Mainframes had significantly powerful IO processors, meanwhile modern PCs contain many processors linked by effectively an internal network. With the right network hardware you can DMA to another system too. So I guess the lines have always been a little blurry between systems!
The company I worked for in the early 90s decided to use Transputers for their custom embedded systems, so I had the privilege of working with them in development and production environments for a few years.
They were an absolute joy to work with. You would structure your code into tasks that could be performed in parallel, with a simple queue for inter-task communication. You could then debug the code on a single transputer (residing on an I/O card plugged into your computer).
The production board typically contained several transputers, all connected through serial links, and with one off-board link connector. To upload your code to production, you connected a link from the transputer on your dev card to the production board, placed the board in "boot from link" mode and downloaded the code to the target. A "placement" file directed where the various tasks should run, so the tasks which ran on a single processor in dev, were loaded into the specified processors on the target. I.e. going from single processor to multiprocessor execution without even requiring a re-compile.
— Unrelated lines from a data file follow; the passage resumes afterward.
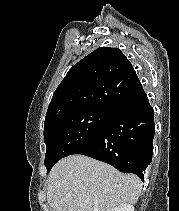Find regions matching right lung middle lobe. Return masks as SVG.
<instances>
[{"instance_id":"right-lung-middle-lobe-1","label":"right lung middle lobe","mask_w":179,"mask_h":211,"mask_svg":"<svg viewBox=\"0 0 179 211\" xmlns=\"http://www.w3.org/2000/svg\"><path fill=\"white\" fill-rule=\"evenodd\" d=\"M114 109L89 108L58 118L44 127L47 173L61 158L91 142L103 129Z\"/></svg>"}]
</instances>
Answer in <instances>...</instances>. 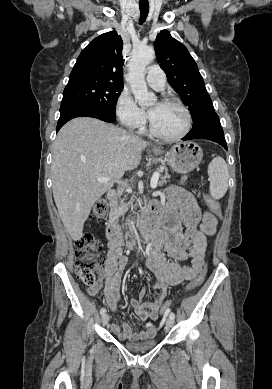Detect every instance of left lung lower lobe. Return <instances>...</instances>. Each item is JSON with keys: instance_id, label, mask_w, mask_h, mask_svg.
<instances>
[{"instance_id": "left-lung-lower-lobe-1", "label": "left lung lower lobe", "mask_w": 272, "mask_h": 389, "mask_svg": "<svg viewBox=\"0 0 272 389\" xmlns=\"http://www.w3.org/2000/svg\"><path fill=\"white\" fill-rule=\"evenodd\" d=\"M207 139L219 143L227 150V144L224 138V132L216 113L205 119L202 123L193 126L192 130L183 138V140Z\"/></svg>"}]
</instances>
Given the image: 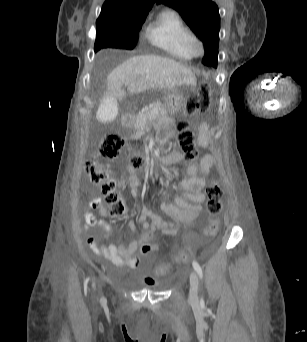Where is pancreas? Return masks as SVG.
<instances>
[{
    "mask_svg": "<svg viewBox=\"0 0 307 342\" xmlns=\"http://www.w3.org/2000/svg\"><path fill=\"white\" fill-rule=\"evenodd\" d=\"M165 104L163 102H153V104H149V106H146L144 112H140V114H137L135 124H134V130H137V132H143L148 118L150 119H163L165 117Z\"/></svg>",
    "mask_w": 307,
    "mask_h": 342,
    "instance_id": "pancreas-1",
    "label": "pancreas"
}]
</instances>
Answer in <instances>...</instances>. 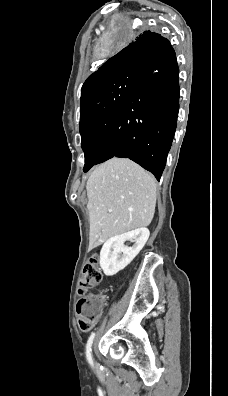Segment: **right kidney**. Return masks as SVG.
Segmentation results:
<instances>
[{
    "label": "right kidney",
    "instance_id": "ca27d5eb",
    "mask_svg": "<svg viewBox=\"0 0 228 396\" xmlns=\"http://www.w3.org/2000/svg\"><path fill=\"white\" fill-rule=\"evenodd\" d=\"M147 228H138L109 238L100 252V266L106 276H113L123 270L142 250L149 238ZM126 241L134 242L132 247Z\"/></svg>",
    "mask_w": 228,
    "mask_h": 396
}]
</instances>
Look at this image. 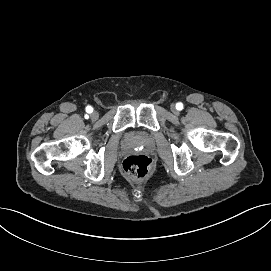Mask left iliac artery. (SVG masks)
Masks as SVG:
<instances>
[{"label": "left iliac artery", "mask_w": 271, "mask_h": 271, "mask_svg": "<svg viewBox=\"0 0 271 271\" xmlns=\"http://www.w3.org/2000/svg\"><path fill=\"white\" fill-rule=\"evenodd\" d=\"M176 108H177V110H182L183 109V104L182 103H177L176 104Z\"/></svg>", "instance_id": "1"}]
</instances>
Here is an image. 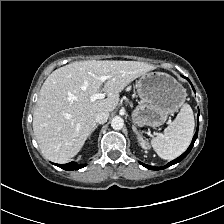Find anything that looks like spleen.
Instances as JSON below:
<instances>
[{
  "label": "spleen",
  "instance_id": "3e777b00",
  "mask_svg": "<svg viewBox=\"0 0 224 224\" xmlns=\"http://www.w3.org/2000/svg\"><path fill=\"white\" fill-rule=\"evenodd\" d=\"M194 115L189 104H184L175 120L164 132L151 140L155 152L165 160H173L186 151L194 134Z\"/></svg>",
  "mask_w": 224,
  "mask_h": 224
}]
</instances>
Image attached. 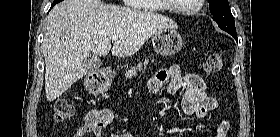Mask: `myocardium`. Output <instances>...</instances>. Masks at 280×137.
Here are the masks:
<instances>
[{"label": "myocardium", "instance_id": "obj_1", "mask_svg": "<svg viewBox=\"0 0 280 137\" xmlns=\"http://www.w3.org/2000/svg\"><path fill=\"white\" fill-rule=\"evenodd\" d=\"M203 2H204V0H198V4L192 8H178V7L171 6V5H167L166 7L176 13L193 14V13L199 12L202 9Z\"/></svg>", "mask_w": 280, "mask_h": 137}]
</instances>
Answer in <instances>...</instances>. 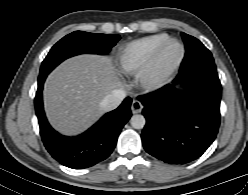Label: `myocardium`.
I'll use <instances>...</instances> for the list:
<instances>
[{"label":"myocardium","mask_w":248,"mask_h":195,"mask_svg":"<svg viewBox=\"0 0 248 195\" xmlns=\"http://www.w3.org/2000/svg\"><path fill=\"white\" fill-rule=\"evenodd\" d=\"M172 43L179 44L181 49L180 56L173 65L167 68H162V64H161L162 57L166 49ZM185 54H186L185 46L179 39L176 38L167 39L157 49L148 66L142 72H140L138 76V81L140 85L148 91H155L165 86L182 66L185 58Z\"/></svg>","instance_id":"obj_1"}]
</instances>
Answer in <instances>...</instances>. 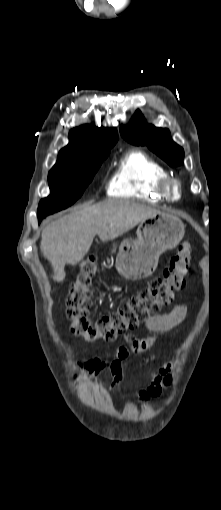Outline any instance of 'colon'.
I'll return each mask as SVG.
<instances>
[{
	"label": "colon",
	"mask_w": 221,
	"mask_h": 510,
	"mask_svg": "<svg viewBox=\"0 0 221 510\" xmlns=\"http://www.w3.org/2000/svg\"><path fill=\"white\" fill-rule=\"evenodd\" d=\"M192 260L190 243H182L161 277L153 279L115 312L95 321L90 319L89 312L92 307V283L99 269L98 261L95 257L81 261L67 299L66 314L71 321L72 332L92 343L99 340L112 342L122 333L135 329L167 306L173 300L174 292L184 287Z\"/></svg>",
	"instance_id": "colon-1"
}]
</instances>
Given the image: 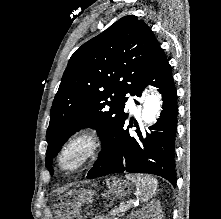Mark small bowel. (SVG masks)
Masks as SVG:
<instances>
[{
    "mask_svg": "<svg viewBox=\"0 0 221 219\" xmlns=\"http://www.w3.org/2000/svg\"><path fill=\"white\" fill-rule=\"evenodd\" d=\"M96 219H105V218H102V217H98V218H96Z\"/></svg>",
    "mask_w": 221,
    "mask_h": 219,
    "instance_id": "c3829d8e",
    "label": "small bowel"
}]
</instances>
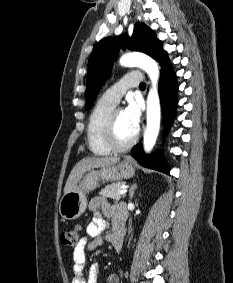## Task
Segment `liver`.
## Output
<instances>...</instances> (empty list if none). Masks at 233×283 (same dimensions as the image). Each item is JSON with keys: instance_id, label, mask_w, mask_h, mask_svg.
<instances>
[{"instance_id": "1", "label": "liver", "mask_w": 233, "mask_h": 283, "mask_svg": "<svg viewBox=\"0 0 233 283\" xmlns=\"http://www.w3.org/2000/svg\"><path fill=\"white\" fill-rule=\"evenodd\" d=\"M119 157H86L81 159L71 170L64 187V194L72 191L79 183L84 173L93 168H103L115 165Z\"/></svg>"}]
</instances>
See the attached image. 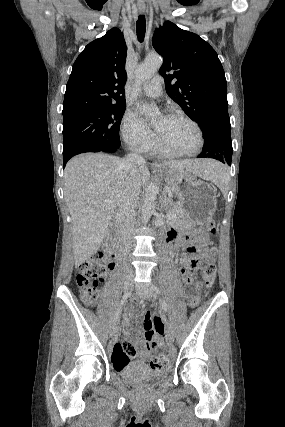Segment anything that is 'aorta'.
<instances>
[{"label": "aorta", "mask_w": 285, "mask_h": 427, "mask_svg": "<svg viewBox=\"0 0 285 427\" xmlns=\"http://www.w3.org/2000/svg\"><path fill=\"white\" fill-rule=\"evenodd\" d=\"M163 63V59L158 54H151L137 66L135 70V87L140 90V86L144 81L150 80L159 70ZM139 109L148 116H155L159 113L158 107L154 104L141 102L138 104ZM159 188L156 183L151 182L147 186L145 199L142 206V223L147 224L152 214L155 211L156 199Z\"/></svg>", "instance_id": "1"}]
</instances>
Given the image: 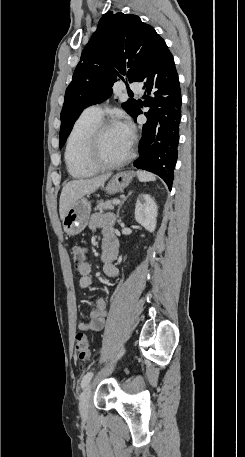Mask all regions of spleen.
<instances>
[{"mask_svg": "<svg viewBox=\"0 0 245 457\" xmlns=\"http://www.w3.org/2000/svg\"><path fill=\"white\" fill-rule=\"evenodd\" d=\"M137 176L141 182H147V180H156L155 174L147 172V170H137Z\"/></svg>", "mask_w": 245, "mask_h": 457, "instance_id": "spleen-1", "label": "spleen"}]
</instances>
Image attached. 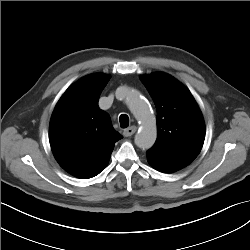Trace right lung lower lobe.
Returning a JSON list of instances; mask_svg holds the SVG:
<instances>
[{
  "instance_id": "98d812e1",
  "label": "right lung lower lobe",
  "mask_w": 250,
  "mask_h": 250,
  "mask_svg": "<svg viewBox=\"0 0 250 250\" xmlns=\"http://www.w3.org/2000/svg\"><path fill=\"white\" fill-rule=\"evenodd\" d=\"M104 168H105V167H104ZM104 168H103V169H104ZM103 169H102V170H103ZM102 170H100L97 174H99ZM97 174H96V175H97ZM96 175H95V176H96Z\"/></svg>"
}]
</instances>
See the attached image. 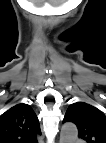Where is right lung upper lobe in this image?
<instances>
[{"instance_id":"cb5924a9","label":"right lung upper lobe","mask_w":106,"mask_h":143,"mask_svg":"<svg viewBox=\"0 0 106 143\" xmlns=\"http://www.w3.org/2000/svg\"><path fill=\"white\" fill-rule=\"evenodd\" d=\"M39 121L28 104H17L0 115V143H37Z\"/></svg>"}]
</instances>
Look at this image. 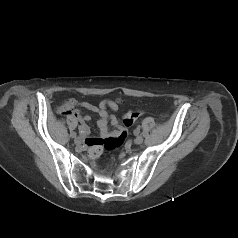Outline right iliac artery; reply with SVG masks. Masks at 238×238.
<instances>
[{
  "label": "right iliac artery",
  "instance_id": "obj_1",
  "mask_svg": "<svg viewBox=\"0 0 238 238\" xmlns=\"http://www.w3.org/2000/svg\"><path fill=\"white\" fill-rule=\"evenodd\" d=\"M76 136H77V134H76V133H73V134H72V137H73V138H75Z\"/></svg>",
  "mask_w": 238,
  "mask_h": 238
}]
</instances>
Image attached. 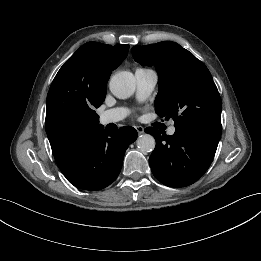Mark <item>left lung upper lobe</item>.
<instances>
[{
    "label": "left lung upper lobe",
    "instance_id": "obj_1",
    "mask_svg": "<svg viewBox=\"0 0 261 261\" xmlns=\"http://www.w3.org/2000/svg\"><path fill=\"white\" fill-rule=\"evenodd\" d=\"M134 59L159 75L155 111L175 128L221 132V99L203 62L179 44L163 41L132 48Z\"/></svg>",
    "mask_w": 261,
    "mask_h": 261
}]
</instances>
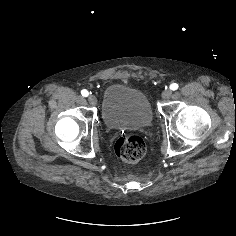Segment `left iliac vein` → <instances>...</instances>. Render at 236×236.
<instances>
[{
  "instance_id": "4c4485c4",
  "label": "left iliac vein",
  "mask_w": 236,
  "mask_h": 236,
  "mask_svg": "<svg viewBox=\"0 0 236 236\" xmlns=\"http://www.w3.org/2000/svg\"><path fill=\"white\" fill-rule=\"evenodd\" d=\"M171 95H172V91L170 89H166L162 93V98L163 99H168V98L171 97Z\"/></svg>"
}]
</instances>
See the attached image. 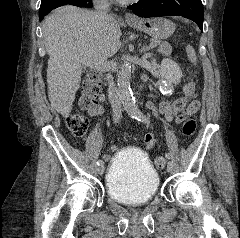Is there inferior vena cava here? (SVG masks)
<instances>
[{"mask_svg":"<svg viewBox=\"0 0 240 238\" xmlns=\"http://www.w3.org/2000/svg\"><path fill=\"white\" fill-rule=\"evenodd\" d=\"M95 11L92 12V16L100 21L107 22L112 19V15H109L110 5L108 0H92ZM108 98L113 109L114 117L120 119L122 117V101L119 95V91L115 84L112 82L108 88Z\"/></svg>","mask_w":240,"mask_h":238,"instance_id":"1","label":"inferior vena cava"}]
</instances>
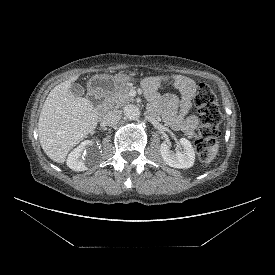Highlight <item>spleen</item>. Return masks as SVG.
<instances>
[{
    "instance_id": "3e777b00",
    "label": "spleen",
    "mask_w": 275,
    "mask_h": 275,
    "mask_svg": "<svg viewBox=\"0 0 275 275\" xmlns=\"http://www.w3.org/2000/svg\"><path fill=\"white\" fill-rule=\"evenodd\" d=\"M218 147H219V145H218V143H216V144L210 149L209 155H208V157H207L206 160H205V164H206V165L210 164V163L214 160V158L216 157L217 152H218Z\"/></svg>"
}]
</instances>
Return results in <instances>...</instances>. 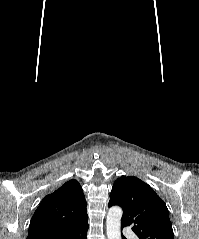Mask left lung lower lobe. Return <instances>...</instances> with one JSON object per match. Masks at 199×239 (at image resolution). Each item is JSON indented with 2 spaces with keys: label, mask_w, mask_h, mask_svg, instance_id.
<instances>
[{
  "label": "left lung lower lobe",
  "mask_w": 199,
  "mask_h": 239,
  "mask_svg": "<svg viewBox=\"0 0 199 239\" xmlns=\"http://www.w3.org/2000/svg\"><path fill=\"white\" fill-rule=\"evenodd\" d=\"M122 228V227H121ZM122 239H126L123 235H122Z\"/></svg>",
  "instance_id": "0a47b994"
}]
</instances>
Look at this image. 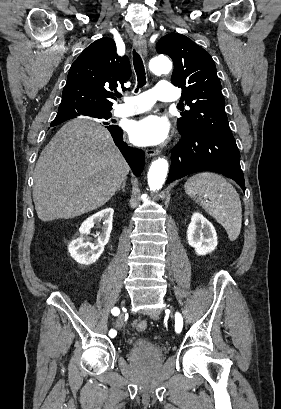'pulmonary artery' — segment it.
I'll list each match as a JSON object with an SVG mask.
<instances>
[{"mask_svg":"<svg viewBox=\"0 0 281 409\" xmlns=\"http://www.w3.org/2000/svg\"><path fill=\"white\" fill-rule=\"evenodd\" d=\"M175 88L174 81H159L158 90H145L143 94H133V102H123L122 107H114L113 115L122 118L150 109L155 104V99L173 103L177 97Z\"/></svg>","mask_w":281,"mask_h":409,"instance_id":"1","label":"pulmonary artery"}]
</instances>
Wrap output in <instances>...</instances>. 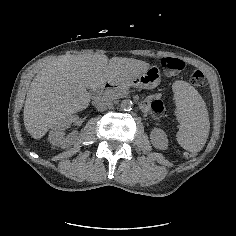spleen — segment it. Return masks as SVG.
I'll list each match as a JSON object with an SVG mask.
<instances>
[{
  "label": "spleen",
  "instance_id": "3e777b00",
  "mask_svg": "<svg viewBox=\"0 0 236 236\" xmlns=\"http://www.w3.org/2000/svg\"><path fill=\"white\" fill-rule=\"evenodd\" d=\"M176 114L181 120L176 134L177 143L189 152L201 151L210 132L209 113L199 92L190 84L176 82Z\"/></svg>",
  "mask_w": 236,
  "mask_h": 236
}]
</instances>
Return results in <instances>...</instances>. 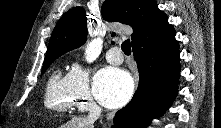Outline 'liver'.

The T800 was the fastest floating-point processor available at the time and blew our previous generation processors out of the water. Everyone was sad when INMOS /SGS Thompson faltered with the development of the T9000 and lost their performance edge, eventually resulting in the demise of the platform.
I don't know how practical the tech would have been to scale but I wonder how different computing could have been.
A conceptually somewhat related system (in the sense of a computer as a network of smart-ish components) was the (research prototype) Desk Area Network https://www.cl.cam.ac.uk/research/srg/netos/projects/archive...
Mainframes had significantly powerful IO processors, meanwhile modern PCs contain many processors linked by effectively an internal network. With the right network hardware you can DMA to another system too. So I guess the lines have always been a little blurry between systems!